◆ **Data extract**:
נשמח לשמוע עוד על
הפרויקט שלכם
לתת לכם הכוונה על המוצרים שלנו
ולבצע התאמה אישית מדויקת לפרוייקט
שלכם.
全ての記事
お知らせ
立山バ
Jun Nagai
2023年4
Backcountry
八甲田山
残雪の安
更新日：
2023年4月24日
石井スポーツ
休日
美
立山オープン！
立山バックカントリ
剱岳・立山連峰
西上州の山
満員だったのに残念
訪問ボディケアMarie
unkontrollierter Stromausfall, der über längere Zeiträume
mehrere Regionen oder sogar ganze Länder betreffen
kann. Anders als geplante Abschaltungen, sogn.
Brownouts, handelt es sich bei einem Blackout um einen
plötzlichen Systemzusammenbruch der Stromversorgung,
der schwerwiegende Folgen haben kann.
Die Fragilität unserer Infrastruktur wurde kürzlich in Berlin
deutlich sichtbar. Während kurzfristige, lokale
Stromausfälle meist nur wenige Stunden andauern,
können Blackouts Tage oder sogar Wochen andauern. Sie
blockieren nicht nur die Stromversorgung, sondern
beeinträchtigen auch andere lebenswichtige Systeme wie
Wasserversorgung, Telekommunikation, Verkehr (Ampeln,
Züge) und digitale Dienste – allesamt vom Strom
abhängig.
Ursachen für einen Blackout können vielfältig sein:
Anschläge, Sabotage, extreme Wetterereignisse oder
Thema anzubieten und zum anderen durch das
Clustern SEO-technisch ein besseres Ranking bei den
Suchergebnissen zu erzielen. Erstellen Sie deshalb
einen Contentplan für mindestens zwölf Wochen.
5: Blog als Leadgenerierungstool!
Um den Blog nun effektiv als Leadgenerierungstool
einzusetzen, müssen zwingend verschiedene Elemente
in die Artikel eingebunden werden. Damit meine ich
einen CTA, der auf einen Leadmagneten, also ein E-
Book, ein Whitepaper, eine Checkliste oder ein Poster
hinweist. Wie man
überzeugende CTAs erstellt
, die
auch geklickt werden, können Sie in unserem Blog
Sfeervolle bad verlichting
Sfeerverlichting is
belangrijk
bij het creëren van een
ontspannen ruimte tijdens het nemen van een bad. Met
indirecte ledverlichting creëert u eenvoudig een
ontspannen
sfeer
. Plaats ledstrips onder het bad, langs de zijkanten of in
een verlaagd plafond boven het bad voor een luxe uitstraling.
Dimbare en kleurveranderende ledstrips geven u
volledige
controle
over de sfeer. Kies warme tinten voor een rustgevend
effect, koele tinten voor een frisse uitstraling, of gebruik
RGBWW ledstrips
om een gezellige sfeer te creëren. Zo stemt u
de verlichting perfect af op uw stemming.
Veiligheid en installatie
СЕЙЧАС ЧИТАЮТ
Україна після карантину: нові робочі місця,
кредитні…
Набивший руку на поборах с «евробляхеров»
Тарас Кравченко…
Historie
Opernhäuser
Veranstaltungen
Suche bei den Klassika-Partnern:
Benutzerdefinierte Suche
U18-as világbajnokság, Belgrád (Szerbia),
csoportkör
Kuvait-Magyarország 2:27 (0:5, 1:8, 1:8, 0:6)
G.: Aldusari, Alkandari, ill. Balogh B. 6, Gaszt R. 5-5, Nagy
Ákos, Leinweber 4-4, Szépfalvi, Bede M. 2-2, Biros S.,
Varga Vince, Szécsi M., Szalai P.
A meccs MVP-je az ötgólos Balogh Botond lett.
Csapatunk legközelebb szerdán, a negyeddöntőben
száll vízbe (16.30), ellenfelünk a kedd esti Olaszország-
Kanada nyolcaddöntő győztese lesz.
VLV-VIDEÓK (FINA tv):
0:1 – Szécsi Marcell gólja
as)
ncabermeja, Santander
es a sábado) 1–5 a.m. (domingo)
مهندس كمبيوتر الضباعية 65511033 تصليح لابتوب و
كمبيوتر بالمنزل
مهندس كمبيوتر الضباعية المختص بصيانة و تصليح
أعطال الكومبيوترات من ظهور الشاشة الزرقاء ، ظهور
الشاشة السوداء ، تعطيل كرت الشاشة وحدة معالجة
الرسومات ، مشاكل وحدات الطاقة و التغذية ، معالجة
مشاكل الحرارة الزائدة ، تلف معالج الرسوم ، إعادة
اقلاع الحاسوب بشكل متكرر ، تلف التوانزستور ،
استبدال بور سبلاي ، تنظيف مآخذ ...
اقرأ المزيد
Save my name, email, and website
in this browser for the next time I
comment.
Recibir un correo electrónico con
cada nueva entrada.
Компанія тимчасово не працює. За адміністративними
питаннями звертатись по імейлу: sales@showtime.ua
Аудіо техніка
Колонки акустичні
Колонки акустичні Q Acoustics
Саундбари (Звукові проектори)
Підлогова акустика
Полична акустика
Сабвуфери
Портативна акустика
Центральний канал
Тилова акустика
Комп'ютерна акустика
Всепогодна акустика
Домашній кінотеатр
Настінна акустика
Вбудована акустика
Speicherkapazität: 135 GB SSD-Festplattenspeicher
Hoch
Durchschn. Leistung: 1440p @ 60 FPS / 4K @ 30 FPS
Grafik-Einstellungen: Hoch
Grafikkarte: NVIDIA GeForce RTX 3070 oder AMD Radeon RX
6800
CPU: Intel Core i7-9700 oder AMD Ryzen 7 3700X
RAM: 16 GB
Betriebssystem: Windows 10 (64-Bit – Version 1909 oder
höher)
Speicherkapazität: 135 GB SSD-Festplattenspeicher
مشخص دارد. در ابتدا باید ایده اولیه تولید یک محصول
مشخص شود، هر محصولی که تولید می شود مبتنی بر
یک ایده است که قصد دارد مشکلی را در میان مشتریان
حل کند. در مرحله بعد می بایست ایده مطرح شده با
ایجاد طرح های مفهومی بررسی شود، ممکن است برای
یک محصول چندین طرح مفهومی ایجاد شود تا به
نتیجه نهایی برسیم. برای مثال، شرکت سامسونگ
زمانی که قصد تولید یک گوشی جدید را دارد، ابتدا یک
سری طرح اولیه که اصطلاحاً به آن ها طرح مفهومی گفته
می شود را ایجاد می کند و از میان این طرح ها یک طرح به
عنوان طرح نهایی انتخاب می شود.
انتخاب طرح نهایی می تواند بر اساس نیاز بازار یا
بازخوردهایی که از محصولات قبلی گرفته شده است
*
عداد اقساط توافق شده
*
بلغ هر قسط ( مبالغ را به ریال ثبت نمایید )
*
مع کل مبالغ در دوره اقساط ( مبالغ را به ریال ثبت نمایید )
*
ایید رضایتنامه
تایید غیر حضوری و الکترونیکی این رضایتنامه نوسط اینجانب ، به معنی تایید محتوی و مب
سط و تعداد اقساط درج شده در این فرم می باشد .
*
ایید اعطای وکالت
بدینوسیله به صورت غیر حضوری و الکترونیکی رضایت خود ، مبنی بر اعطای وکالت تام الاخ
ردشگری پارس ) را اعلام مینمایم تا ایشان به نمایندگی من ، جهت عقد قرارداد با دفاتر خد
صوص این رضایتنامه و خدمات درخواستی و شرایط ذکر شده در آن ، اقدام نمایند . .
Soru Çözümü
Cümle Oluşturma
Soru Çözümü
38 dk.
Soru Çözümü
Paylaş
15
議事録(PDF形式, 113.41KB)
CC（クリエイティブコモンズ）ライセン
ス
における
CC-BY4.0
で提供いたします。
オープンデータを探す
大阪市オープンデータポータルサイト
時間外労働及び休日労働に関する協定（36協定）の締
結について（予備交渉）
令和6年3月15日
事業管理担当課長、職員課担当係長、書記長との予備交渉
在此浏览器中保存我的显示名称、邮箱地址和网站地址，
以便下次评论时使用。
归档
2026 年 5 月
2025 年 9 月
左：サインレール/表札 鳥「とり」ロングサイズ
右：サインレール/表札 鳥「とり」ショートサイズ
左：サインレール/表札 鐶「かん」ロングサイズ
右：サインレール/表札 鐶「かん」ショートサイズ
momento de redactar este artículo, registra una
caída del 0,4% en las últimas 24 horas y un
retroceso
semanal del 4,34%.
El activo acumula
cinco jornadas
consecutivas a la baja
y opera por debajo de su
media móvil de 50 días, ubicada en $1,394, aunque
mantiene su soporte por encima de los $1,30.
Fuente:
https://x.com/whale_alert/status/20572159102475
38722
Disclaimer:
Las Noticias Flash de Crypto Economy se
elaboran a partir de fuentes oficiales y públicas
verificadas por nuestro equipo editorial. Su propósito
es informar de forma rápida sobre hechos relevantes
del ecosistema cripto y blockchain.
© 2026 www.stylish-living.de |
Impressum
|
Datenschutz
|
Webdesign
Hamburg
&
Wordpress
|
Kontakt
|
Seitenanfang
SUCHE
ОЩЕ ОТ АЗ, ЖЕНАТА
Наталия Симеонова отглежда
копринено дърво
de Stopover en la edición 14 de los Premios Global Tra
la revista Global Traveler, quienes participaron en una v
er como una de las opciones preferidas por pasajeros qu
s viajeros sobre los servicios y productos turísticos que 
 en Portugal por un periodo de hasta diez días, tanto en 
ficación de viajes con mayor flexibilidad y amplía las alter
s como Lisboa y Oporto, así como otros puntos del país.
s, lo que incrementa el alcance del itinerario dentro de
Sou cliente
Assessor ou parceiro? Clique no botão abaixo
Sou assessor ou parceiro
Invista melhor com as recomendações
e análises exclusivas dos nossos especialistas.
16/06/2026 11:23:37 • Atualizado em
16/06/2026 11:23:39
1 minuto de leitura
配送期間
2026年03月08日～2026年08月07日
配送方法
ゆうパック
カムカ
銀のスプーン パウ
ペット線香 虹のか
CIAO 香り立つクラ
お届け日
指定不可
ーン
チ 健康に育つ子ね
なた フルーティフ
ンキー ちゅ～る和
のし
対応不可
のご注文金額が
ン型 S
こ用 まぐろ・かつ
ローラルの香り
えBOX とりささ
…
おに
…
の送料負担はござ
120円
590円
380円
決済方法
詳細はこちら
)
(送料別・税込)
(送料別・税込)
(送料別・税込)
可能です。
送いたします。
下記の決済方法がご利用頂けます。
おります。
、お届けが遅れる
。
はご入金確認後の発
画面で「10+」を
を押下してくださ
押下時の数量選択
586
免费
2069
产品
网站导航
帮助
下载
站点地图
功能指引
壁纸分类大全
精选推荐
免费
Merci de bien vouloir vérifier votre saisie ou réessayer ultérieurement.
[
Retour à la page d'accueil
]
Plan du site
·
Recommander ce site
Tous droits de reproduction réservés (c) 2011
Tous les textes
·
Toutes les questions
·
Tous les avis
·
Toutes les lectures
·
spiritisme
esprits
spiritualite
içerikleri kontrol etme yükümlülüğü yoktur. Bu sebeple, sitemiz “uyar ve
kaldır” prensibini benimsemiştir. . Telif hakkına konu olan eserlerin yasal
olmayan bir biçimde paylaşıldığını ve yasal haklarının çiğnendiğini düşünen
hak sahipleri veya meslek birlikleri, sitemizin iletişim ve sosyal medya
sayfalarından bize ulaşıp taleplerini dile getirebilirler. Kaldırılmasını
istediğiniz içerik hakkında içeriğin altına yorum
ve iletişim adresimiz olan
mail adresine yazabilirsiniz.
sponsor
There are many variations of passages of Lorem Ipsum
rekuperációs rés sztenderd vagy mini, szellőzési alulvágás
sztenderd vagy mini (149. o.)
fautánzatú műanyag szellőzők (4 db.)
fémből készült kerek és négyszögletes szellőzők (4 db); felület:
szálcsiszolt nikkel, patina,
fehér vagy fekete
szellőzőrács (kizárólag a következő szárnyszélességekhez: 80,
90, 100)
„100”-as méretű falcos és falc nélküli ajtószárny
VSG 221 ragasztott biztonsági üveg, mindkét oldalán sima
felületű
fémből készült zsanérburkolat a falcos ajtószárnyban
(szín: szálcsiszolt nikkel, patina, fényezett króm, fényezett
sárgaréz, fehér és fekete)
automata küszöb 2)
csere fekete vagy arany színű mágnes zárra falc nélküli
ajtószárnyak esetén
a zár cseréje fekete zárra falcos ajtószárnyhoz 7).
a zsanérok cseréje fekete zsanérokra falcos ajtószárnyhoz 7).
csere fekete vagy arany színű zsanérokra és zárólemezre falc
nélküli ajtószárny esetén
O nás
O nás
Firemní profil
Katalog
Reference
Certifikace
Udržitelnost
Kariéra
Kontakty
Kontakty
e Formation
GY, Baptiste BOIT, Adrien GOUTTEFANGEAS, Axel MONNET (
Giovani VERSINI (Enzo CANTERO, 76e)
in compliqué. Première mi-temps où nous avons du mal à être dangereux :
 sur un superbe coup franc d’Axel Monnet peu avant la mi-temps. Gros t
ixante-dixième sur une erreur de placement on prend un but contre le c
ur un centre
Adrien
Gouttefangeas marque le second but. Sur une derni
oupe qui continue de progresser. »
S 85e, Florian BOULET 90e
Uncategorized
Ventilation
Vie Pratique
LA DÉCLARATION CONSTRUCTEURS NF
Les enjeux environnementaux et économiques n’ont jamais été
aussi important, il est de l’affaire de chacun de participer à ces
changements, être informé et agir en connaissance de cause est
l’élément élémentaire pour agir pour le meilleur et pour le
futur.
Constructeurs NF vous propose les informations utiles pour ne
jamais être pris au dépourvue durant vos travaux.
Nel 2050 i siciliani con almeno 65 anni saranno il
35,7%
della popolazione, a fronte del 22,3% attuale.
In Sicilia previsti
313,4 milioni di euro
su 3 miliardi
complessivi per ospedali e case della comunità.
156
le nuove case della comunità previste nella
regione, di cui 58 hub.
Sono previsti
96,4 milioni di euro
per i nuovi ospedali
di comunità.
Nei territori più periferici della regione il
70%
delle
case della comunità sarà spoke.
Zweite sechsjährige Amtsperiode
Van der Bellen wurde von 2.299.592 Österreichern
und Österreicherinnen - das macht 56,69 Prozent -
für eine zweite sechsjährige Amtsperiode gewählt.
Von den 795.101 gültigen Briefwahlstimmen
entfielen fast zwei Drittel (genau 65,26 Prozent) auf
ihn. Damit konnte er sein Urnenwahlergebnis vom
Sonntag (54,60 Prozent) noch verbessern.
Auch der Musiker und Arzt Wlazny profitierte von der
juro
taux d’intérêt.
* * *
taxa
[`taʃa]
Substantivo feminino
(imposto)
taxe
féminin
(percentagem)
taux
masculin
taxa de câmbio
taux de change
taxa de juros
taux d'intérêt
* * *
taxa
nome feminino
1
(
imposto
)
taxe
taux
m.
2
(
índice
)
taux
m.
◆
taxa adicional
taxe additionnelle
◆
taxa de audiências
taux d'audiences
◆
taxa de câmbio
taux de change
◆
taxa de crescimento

◆ **Exercise aim**:
What is needed is every line from the beginning of the data up to and including the line with "beeinträchtigen auch andere", given again word for word.

◆ **Result below**:
נשמח לשמוע עוד על
הפרויקט שלכם
לתת לכם הכוונה על המוצרים שלנו
ולבצע התאמה אישית מדויקת לפרוייקט
שלכם.
全ての記事
お知らせ
立山バ
Jun Nagai
2023年4
Backcountry
八甲田山
残雪の安
更新日：
2023年4月24日
石井スポーツ
休日
美
立山オープン！
立山バックカントリ
剱岳・立山連峰
西上州の山
満員だったのに残念
訪問ボディケアMarie
unkontrollierter Stromausfall, der über längere Zeiträume
mehrere Regionen oder sogar ganze Länder betreffen
kann. Anders als geplante Abschaltungen, sogn.
Brownouts, handelt es sich bei einem Blackout um einen
plötzlichen Systemzusammenbruch der Stromversorgung,
der schwerwiegende Folgen haben kann.
Die Fragilität unserer Infrastruktur wurde kürzlich in Berlin
deutlich sichtbar. Während kurzfristige, lokale
Stromausfälle meist nur wenige Stunden andauern,
können Blackouts Tage oder sogar Wochen andauern. Sie
blockieren nicht nur die Stromversorgung, sondern
beeinträchtigen auch andere lebenswichtige Systeme wie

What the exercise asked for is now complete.